Apophatic Theology and True Theologians

“In accord with the ecstatic and negative theology, by means of which God is praised in a way beyond expression and by being silent because of the amazement and wonder induced by His majesty, so that now the worshiper feels that not only every word is less than His praise, but also that every thought is inferior to His praise. This is the true Cabala, which is extremely rare. For as the affirmative way concerning God is imperfect, both in understanding and in speaking, so the negative way is altogether perfect. … Therefore our theologians are too rash when they argue and make assertions so boldly about matters divine. For, as I have said, the affirmative theology is like milk to wine in relation to the negative theology. This cannot be treated in a disputation and with much speaking, but must be done in the supreme repose of the mind and in silence, as in rapture and ecstasy. This is what makes a true theologian. But no university crowns anyone like this, only the Holy Spirit. And whoever has seen this, sees how all affirmative theology knows nothing. But this matter perhaps experiences more things than modesty.”

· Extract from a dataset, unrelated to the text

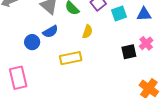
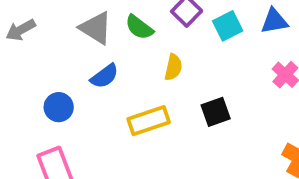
blue circle: (32, 42) -> (59, 107), moved
black square: (129, 52) -> (216, 112), moved

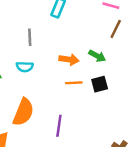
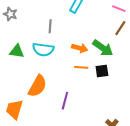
green arrow: (97, 56) -> (103, 48), size x1.5
cyan semicircle: (25, 67) -> (43, 50), size x1.5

Luther, Martin. On Psalm 65:1. In “First Lectures on Psalms, I” Luther’s Works, American edition. Volume 10. St. Louis: Concordia, 1974, p. 313. [lectures delivered in 1513-1515]

Breadth and variety in study

“There is no more effective means of keeping the mind fresh and its faculties at the height of their performance than the occupation, within proper limitations, with some side-line of study. When we inquire how it is that some men maintain even into old age a peculiar freshness of mind and true balance of mental faculties, here is the answer.”

From: Graebner, Theodore. The Pastor as Student and Literary Worker: Lectures Delivered at Concordia Seminary, St. Louis. Second, revised edition. St. Louis : Concordia Publishing House, 1925, page 68.

simplicity can be simple

“Given the same external circumstances, a desire for simplification can do much, and what one cannot get rid of outwardly, one can always remove from one’s soul.”

Sertillanges, Antonin G., O.P. The Intellectual Life: its Spirit, Conditions, Methods. Washington, DC: The Catholic University of America Press, 1987, p. 41.